## [REQUIREMENT]
Transcribe exactly the line containing "आमिर की अगली" and each line after it, through the end of the entries, with nothing before or after.

## [RECORDS TO USE]

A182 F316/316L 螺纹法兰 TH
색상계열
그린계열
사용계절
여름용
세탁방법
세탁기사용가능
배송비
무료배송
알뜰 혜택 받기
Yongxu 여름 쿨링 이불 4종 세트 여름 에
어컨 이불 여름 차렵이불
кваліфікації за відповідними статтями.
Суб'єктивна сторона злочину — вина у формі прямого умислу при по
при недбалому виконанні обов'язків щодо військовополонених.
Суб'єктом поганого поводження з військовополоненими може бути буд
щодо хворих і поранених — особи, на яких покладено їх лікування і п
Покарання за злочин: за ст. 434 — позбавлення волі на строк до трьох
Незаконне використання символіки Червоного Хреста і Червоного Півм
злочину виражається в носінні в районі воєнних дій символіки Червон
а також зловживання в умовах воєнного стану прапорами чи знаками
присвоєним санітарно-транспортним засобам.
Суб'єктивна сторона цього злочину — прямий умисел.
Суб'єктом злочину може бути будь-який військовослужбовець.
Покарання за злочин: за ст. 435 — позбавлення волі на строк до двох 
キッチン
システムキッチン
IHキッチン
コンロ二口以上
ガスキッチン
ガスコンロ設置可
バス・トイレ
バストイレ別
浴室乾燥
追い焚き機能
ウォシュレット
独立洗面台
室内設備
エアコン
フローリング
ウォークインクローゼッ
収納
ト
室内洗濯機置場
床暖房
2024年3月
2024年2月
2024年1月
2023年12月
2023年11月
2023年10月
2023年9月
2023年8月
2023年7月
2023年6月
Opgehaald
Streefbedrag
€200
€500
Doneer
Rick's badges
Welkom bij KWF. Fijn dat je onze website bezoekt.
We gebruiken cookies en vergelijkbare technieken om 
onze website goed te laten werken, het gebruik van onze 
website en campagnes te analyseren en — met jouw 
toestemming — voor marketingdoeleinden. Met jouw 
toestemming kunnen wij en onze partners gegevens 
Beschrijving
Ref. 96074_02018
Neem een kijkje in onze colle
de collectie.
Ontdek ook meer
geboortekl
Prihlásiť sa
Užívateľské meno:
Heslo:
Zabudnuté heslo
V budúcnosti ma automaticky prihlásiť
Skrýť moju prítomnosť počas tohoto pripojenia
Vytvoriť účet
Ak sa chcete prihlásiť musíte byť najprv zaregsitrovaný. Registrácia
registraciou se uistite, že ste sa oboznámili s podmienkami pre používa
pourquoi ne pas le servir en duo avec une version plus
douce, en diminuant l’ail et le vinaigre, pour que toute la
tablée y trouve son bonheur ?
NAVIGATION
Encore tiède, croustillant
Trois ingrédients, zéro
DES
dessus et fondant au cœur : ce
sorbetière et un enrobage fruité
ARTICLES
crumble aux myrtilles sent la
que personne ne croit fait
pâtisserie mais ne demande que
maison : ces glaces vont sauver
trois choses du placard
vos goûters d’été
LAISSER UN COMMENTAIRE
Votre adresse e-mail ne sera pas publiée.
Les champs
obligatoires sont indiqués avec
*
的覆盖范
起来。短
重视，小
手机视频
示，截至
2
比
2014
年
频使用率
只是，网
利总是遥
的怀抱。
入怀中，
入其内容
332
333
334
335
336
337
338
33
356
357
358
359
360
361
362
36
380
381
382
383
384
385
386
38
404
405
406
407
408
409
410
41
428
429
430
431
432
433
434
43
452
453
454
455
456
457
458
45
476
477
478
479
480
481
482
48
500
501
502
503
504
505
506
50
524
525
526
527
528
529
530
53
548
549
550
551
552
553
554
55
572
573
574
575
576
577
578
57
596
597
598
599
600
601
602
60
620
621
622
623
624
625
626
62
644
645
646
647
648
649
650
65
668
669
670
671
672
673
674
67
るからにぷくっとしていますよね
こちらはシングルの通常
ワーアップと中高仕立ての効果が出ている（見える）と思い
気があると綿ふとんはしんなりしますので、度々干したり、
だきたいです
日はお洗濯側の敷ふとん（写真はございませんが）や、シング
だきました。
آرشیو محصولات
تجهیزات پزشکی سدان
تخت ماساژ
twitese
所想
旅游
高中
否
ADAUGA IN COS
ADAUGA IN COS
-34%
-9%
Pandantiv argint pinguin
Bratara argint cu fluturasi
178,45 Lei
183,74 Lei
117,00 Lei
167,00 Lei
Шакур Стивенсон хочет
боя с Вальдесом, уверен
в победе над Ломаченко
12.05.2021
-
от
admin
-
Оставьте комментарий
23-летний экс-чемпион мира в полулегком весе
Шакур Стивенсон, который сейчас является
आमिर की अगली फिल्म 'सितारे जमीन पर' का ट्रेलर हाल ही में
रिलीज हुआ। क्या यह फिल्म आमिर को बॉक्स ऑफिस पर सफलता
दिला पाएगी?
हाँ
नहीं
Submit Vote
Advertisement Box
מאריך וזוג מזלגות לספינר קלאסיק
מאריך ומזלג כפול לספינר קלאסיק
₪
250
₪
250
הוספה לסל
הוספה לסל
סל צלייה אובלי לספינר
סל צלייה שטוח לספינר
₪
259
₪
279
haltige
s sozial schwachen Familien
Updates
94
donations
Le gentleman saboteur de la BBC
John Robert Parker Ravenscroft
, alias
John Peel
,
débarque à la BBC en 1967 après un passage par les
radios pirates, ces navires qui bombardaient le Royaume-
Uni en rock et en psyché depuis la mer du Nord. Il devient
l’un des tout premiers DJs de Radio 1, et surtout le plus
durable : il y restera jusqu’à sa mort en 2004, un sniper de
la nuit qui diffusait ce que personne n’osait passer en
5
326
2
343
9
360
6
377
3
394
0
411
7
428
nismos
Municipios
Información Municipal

## [EXERCISE OUTPUT]
आमिर की अगली फिल्म 'सितारे जमीन पर' का ट्रेलर हाल ही में
रिलीज हुआ। क्या यह फिल्म आमिर को बॉक्स ऑफिस पर सफलता
दिला पाएगी?
हाँ
नहीं
Submit Vote
Advertisement Box
מאריך וזוג מזלגות לספינר קלאסיק
מאריך ומזלג כפול לספינר קלאסיק
₪
250
₪
250
הוספה לסל
הוספה לסל
סל צלייה אובלי לספינר
סל צלייה שטוח לספינר
₪
259
₪
279
haltige
s sozial schwachen Familien
Updates
94
donations
Le gentleman saboteur de la BBC
John Robert Parker Ravenscroft
, alias
John Peel
,
débarque à la BBC en 1967 après un passage par les
radios pirates, ces navires qui bombardaient le Royaume-
Uni en rock et en psyché depuis la mer du Nord. Il devient
l’un des tout premiers DJs de Radio 1, et surtout le plus
durable : il y restera jusqu’à sa mort en 2004, un sniper de
la nuit qui diffusait ce que personne n’osait passer en
5
326
2
343
9
360
6
377
3
394
0
411
7
428
nismos
Municipios
Información Municipal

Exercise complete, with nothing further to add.